MARCO ARCHETTI: Lola Motel La nota biografica in quarta di copertina dice che l’autore di questo romanzo è nato a Brescia nel 1976, scrive sulla rivista Nuovi Argomenti e oltre ad aver condotto una vita randagia tra l’Italia e L’Avana, è miracolosamente sfuggito al pericolo di diventare nel ’96 una delle ‘nuove propostè del festival di Sanremo. Non male come biglietto da visita, tenuto conto che il ventisettenne Archetti ci consegna un esordio sulla lunga distanza talmente pieno di ritmo e (acre) ironia da renderlo la prima uscita letteraria caldamente consigliata del 2004.

"Aveva una fica bellissima.

La prima che avessi mai visto non chinato ad una serratura."

Lola Motel mette in scena la storia di Felipe, figlio magro e ramingo di Cuba con la fissa per le puttane e un padre che in casa non muove un muscolo, se ne sta in silenzio per tre o quattro giorni al mese cercando un modo per metabolizzare il suo passato politico. Pedrito il pazzo testardo e dissidente rovinato dalle idee, l’uomo che muore e risorge ogni volta sotto gli occhi della famiglia. Pedro Ramírez, fedifrago e nemico dello Stato nel racconto del suo primogenito che in strada incrocia uomini e donne sudici e affamati mentre cerca di racimolare due dollari buoni per pagarsi una scopata.

"Avevo bisogno che il vento si alzasse, che mi soffiasse via i pensieri, il nero del carbone, il sudiciume delle strade.
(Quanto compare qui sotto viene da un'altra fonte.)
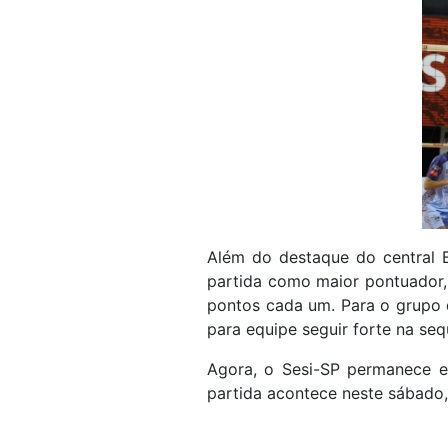
Além do destaque do central B
partida como maior pontuador, 
pontos cada um. Para o grupo d
para equipe seguir forte na se
Agora, o Sesi-SP permanece e
partida acontece neste sábado,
Che facesse volar via qualcuno, qualcosa."

Gli odori: oceano, legno, asfalto caldo, varechina, tabacco, caffè, sangue e sesso stordiscono quanto i colori dei muri, dei tetti, dei vestiti. La lingua cruda del Malecón fornisce le parole adatte a un romanzo d’avventure amare, di ricordi infantili indelebili: "Gli schiaffi della mamma sapevano di salato. Mi bruciavano. Di salato e di calore. Un calore veloce. E poi come un contorno che friggeva sulla faccia." È una lingua-macchina da presa quella che fotografa i corpi di Cuba, li segue dentro strade, piazze, caseggiati fatiscenti per poi restituirli intatti al lettore attraverso una prosa che ammette pochi filtri, soprattutto quando gli squarci grotteschi si chiudono rapidamente per far posto a notizie di repressioni implacabili, alle voci dei mendicanti che affollano il libro o alle sentenze di zio Gerardito ("Se la passano bene solo le puttane e i delatori, di questi tempi").

È un bene che Marco Archetti non sia diventato un cantante confidenziale (alla Cammariere, poi?) e che abbia scelto di dedicarsi seriamente alla scrittura. Lola Motel ‘suona’ in maniera convincente non tanto come titolo (bruttino in verità, roba da collana ‘Pizzo Nero’) ma come romanzo che pur tra qualche debito nei confronti della scrittura e dei temi di Guillermo Cabrera Infante riesce nell’intento di catturare il lettore fino all’ultima riga. Fatto che, nell’Italia lasciatasi facilmente erotizzare da Melissa P. merita di essere salutato con un applauso d’incoraggiamento, mettendo magari da parte la storiellina Meridiano Zero del movimento degli ‘Intemperanti’ contrapposto a quello dei ‘Cannibali’ anni ’90 (etichette = stronzate, you know).